Degenerative lumbar scoliosis treated with TLIF using expandable vs static height cages: Is there a difference?
TLIF with cage fixation is commonly used to improve anterior column height, local lordosis, segmental stability, enhance fusion potential, and augment posterior spinal fusion(PSF) with instrumentation in degenerative lumbar scoliosis(DLS). No clinical or radiographic studies have been done comparing static height TLIF cages(SC) to expandable cages(EC) in adult degenerative deformity.
Compare clinical and radiographic differences after TLIF with SC vs EC, controlling for disc height and lordosis in DLS. Study results will assist in defining the relative indications EC vs SC based on pre-op interspace height and angle.
Prospective data retrospectively reviewed
Consecutive surgical cohort of 43 adults with DLS who underwent posterior PSF with TLIF at 1-3 levels, L2-S1, using either SC (25) or EC (18), with minimum 2 year follow-up. Patients with anterior surgery were excluded.
AP/Lateral 18x36 radiograph measurements: disc height and segmental lordosis at TLIF levels; lumbar lordosis, sagittal balance. Fusion at TLIF levels was defined as bridging bone across the interspace at 2 years, without implant loosening. Clinical: Visual Analog pain scores (VAS), Oswestry Disability Index (ODI), and pain medication use. Mann Whitney, Wilcoxon signed rank test, t-test, and multivariate linear regression were used in statistical analysis.
Clinical outcomes recorded pre-op, 1 year, 2 years, and latest follow-up. Radiographs measured pre-op, 1 year, and 2 years. TLIF discs were measured for height and angle. For comparison SC vs EC, TLIF disc were categorized by pre-op height (Short: 0-8mm, Medium: 9-12mm, Tall: >12mm) and by angle of segmental Lordosis (Low: 0-4°, Medium: 5-11°, High: >12°). Overall lumbar Lordosis (T12-S1) and Sagittal Balance (C7-S1) were also recorded.
Follow-up averaged 47months (26-68months) for 43 patients (SC group: 57 cages in 25 patients; EC group: 37 cages in 18 patients). There was no significant difference SC vs EC for age (68years, range 40-77years), smoking (10%), prior surgery (47%), levels chosen for TLIF, TLIF disc height (7mm), pre-op sagittal imbalance (8cm) and lumbar lordosis (35°). SC had average 3° more pre-op segmental lordosis at TLIF levels than EC; PSF was similar for both groups (average 6.3 levels, range 3-8 levels), and all had Ponte osteotomies. SC group had more 3 level TLIFs (14 vs 4) and 1-level TLIFs (7 vs 3). After surgery, EC produced better 2-year anterior disc height (14.5mm vs 11.1mm), segmental lordosis (13.7° vs 9.7°), lumbar lordosis (52° vs 47°) and sagittal balance (4.0cm vs 6.0cm) than the SC group. Series complications were similar SC vs EC: Adjacent fracture-9, symptomatic sagittal imbalance-6 (SC-3, EC-3), revision surgery to extend fusion-3. Clinical improvement was noted in both SC and EC groups at 2 years (p<0.01) for VAS (preop-6.5, 2 year-3.4), ODI (preop-49.3, 2 year- 27.2), and pain medication, without significant difference SC vs EC.

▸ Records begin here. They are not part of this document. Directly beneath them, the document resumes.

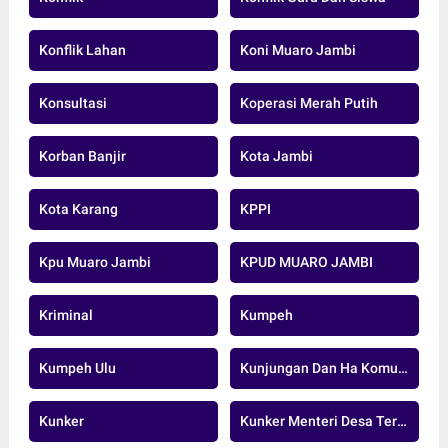
Konflik Lahan
Koni Muaro Jambi
Konsultasi
Koperasi Merah Putih
Korban Banjir
Kota Jambi
Kota Karang
KPPI
Kpu Muaro Jambi
KPUD MUARO JAMBI
Kriminal
Kumpeh
Kumpeh Ulu
Kunjungan Dan Ha Komunikasi
Kunker
Kunker Menteri Desa Tertinggal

At 2 years post instrumented posterior fusion and TLIF for DLS, EC trended toward better disc height, segmental lordosis, lumbar lordosis, and sagittal balance compared to SC, even though the SC group had 3 times as many 3-level TLIF’s as the EC group. The preliminary and cautious observation that EC may perform better than SC long-term in DLS warrants further study.